Among the lines below, restate word for word only those from the line with "injured by a" through the line with "amendment was thus", with both end lines kept.

Source data

⁂

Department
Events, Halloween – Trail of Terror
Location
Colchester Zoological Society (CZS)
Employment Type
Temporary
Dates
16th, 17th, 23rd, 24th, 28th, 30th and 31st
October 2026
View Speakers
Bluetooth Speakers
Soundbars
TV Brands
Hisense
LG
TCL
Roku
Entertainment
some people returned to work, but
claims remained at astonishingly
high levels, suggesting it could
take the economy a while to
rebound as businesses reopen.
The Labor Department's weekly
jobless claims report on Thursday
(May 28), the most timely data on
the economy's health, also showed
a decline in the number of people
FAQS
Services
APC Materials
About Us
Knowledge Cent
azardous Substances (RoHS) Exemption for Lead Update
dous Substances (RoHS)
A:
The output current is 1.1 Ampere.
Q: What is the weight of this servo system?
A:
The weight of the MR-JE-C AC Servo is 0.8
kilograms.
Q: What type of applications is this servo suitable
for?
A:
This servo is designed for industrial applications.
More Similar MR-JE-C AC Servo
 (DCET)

⁂

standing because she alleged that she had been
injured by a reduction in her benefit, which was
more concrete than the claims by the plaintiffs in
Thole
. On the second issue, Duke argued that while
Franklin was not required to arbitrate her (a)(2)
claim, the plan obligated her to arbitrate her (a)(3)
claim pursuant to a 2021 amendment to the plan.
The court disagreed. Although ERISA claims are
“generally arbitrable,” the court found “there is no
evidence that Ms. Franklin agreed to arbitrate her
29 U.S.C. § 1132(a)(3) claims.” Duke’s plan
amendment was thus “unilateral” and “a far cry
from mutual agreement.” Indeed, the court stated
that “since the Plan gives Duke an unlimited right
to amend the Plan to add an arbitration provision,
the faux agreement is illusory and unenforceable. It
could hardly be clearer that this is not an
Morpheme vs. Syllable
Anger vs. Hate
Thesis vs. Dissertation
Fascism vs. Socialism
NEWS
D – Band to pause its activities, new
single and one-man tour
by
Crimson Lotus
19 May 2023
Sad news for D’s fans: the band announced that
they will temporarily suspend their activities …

⁂

Completed task
injured by a reduction in her benefit, which was
more concrete than the claims by the plaintiffs in
Thole
. On the second issue, Duke argued that while
Franklin was not required to arbitrate her (a)(2)
claim, the plan obligated her to arbitrate her (a)(3)
claim pursuant to a 2021 amendment to the plan.
The court disagreed. Although ERISA claims are
“generally arbitrable,” the court found “there is no
evidence that Ms. Franklin agreed to arbitrate her
29 U.S.C. § 1132(a)(3) claims.” Duke’s plan
amendment was thus “unilateral” and “a far cry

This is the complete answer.